Mon
mois de mai va être (entre autres) consacré à Paul Verhoeven, avec
comme point d'orgue (je l'espère en tout cas) la sortie de Elle,
avancée de trois mois pour cause de compétition à Cannes. En
attendant, je continue ma petite rétrospective entamée en janvier
avec son dernier film (parlé en) hollandais avant son départ pour
Hollywood. Dès le générique du Quatrième homme, le ton est
donné, on sera à fond dans le symbolisme. D'abord une belle
araignée qui se jette sur sa proie suivi d'un crucifix.
Il
se trouve que ce crucifix sur lequel cette araignée tisse sa toile
est l'un des décors de Gerard Reve (Jeroen Krabbé qui porte le nom
de l'auteur du roman dont est tiré le film). Comme dans Turkish
delight, Gerard se lève de son lit en ne portant qu'un t-shirt,
rien sous la ceinture, comme Rutger Hauer, il fantasme (ou rêve
comme son patronyme l'indique) qu'il tue son compagnon qui joue du
violon. Mais ce n'est qu'un rêve et, dès qu'il a bu un verre de
vin, Gerard cesse de trembler et démarre sa journée.
On
ne reverra jamais cet homme qui était dans son appartement, Gerard
quitte Amsterdam pour répondre à une invitation. Il va se rendre en
train dans une petite ville du bord de mer. Dans la gare, il croise
un superbe jeune homme qu'il toise du regard. Ce jeune gars regarde
un magazine de cul genre Lui, Gerard effleure le magazine L'Uomo, comme s'il lui faisait une proposition. Mais l'autre homme file
dans son train qui part à Cologne. Gerard court sur le quai, il
pense attirer son regard, en vain.
Gerard
est l'objet de vision encore une fois dans son train. Images
religieuses à gogo. Une femme avec son jeune bambin qui pleure
s'assit dans le même wagon que lui. Elle pelle une pomme et, de la
pelure, fait une auréole derrière la tête du bébé. Il voit une
reproduction d'un tableau hollandais à caractère biblique (Samson
et Dalila), une publicité sur le quai (Jésus est partout). Un
tableau représentant un hôtel attire Gerard. Il en traverse le
couloir, une porte éructe un œil ensanglanté. Gerard retourne à
la réalité, le sang n'était que de la tomate.
La
conférence que donne Gerard est autour de son métier : il est
écrivain. Le public est bien vieux, bien jovial, demande des
autographes, parmi toutes ces personnes sans intérêt, Gerard repère
une jeune femme blonde qui le filme au 8mm. Elle s'appelle Christine
Hasslag (Renée Soutendjik), elle porte une robe rouge vif comme le
sang. Elle doit conduire Gerard à l'hôtel Bellevue, précisément
celui dont il a vu la reproduction dans son train. Elle décide de
l'inviter chez elle pour passer la nuit. C'est pleine lune.
Christine
tient dans son immense demeure de bord de mer, un salon de beauté
qui s'appelle le Sphinx. Mais le H et le X du néon rouge ne
fonctionne plus. SPIN peut-on lire, soit araignée en néerlandais.

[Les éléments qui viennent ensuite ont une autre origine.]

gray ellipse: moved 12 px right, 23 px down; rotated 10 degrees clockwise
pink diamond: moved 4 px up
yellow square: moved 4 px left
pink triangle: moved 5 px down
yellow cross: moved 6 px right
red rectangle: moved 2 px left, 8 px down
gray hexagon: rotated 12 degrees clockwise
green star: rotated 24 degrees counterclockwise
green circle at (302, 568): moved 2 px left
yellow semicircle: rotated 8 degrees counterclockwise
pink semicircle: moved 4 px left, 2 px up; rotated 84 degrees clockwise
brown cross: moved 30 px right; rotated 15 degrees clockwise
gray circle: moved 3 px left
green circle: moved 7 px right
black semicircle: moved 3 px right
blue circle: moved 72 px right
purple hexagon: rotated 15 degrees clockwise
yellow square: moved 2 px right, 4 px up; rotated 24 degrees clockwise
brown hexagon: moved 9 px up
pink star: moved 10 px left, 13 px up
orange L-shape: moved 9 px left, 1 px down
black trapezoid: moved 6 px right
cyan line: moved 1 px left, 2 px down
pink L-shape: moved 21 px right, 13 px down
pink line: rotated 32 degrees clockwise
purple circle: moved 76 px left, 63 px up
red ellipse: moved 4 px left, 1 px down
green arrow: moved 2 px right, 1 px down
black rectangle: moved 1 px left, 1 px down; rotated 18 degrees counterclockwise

Le voici plongé dans l'antre de l'araignée, mais si Paul Verhoeven
l'annonce déjà au spectateur, Gerard ne le sait pas encore. Le
cinéaste ménage le suspense, à savoir qui va tendre un piège à
l'autre, chacun a des regards mystérieux. Gerard a sa folie et ses
rêves qui le submergent, Christine des yeux fascinants.
Ils
vont faire l'amour. Gerard est ravi que Christine ait les cheveux
(blonds) très courts, elle ressemble à un garçon. Gerard tire les
seins de sa partenaire pour aplatir sa poitrine, elle ressemble
encore plus à un homme. Elle parle de son amant, Herman (Thom
Hoffman) qui se trouve être le jeune macho croisé par Gerard à la
gare, elle évoque sa brutalité quand ils font l'amour, elle cause
de ses éjaculations précoces. Gerard découvre une photo d'Herman
en slip, il veut aider Christine et rencontrer son amant.
Elle
va chercher le bellâtre à Cologne. Pendant l'absence de Christine,
en vidant des bouteilles de whisky, Gerard ouvre une commode où se
trouve trois films. Il se les projette. Cette séquence où il
découvre la véritable nature de Christine est l'une des plus drôles
du Quatrième homme. Paul Verhoeven la met en scène comme un
court-métrage burlesque, et comme toujours dans le burlesque, le
comique naît de l'inquiétude et du danger qui menacent de s'abattre
sur le héros quand il comprend le secret enfoui.
Film
extrêmement foisonnant, Le Quatrième homme est composé de
signes qui prennent forme petit à petit et trouvent leur sens sous
le regard de Gerard. L'une des scènes les plus remarquables, et
l'une des plus iconiques du cinéma de Paul Verhoeven, est celle de
l'église où Herman, en simple slip, prend la place du Christ sur un
immense crucifix. Gerard s'en approche, baisse le slip, caresse
Herman sous les yeux médusés d'une petite vieille. Tout le génie
de Paul Verhoeven est de faire des rêves éveillés des réalités
de cauchemar.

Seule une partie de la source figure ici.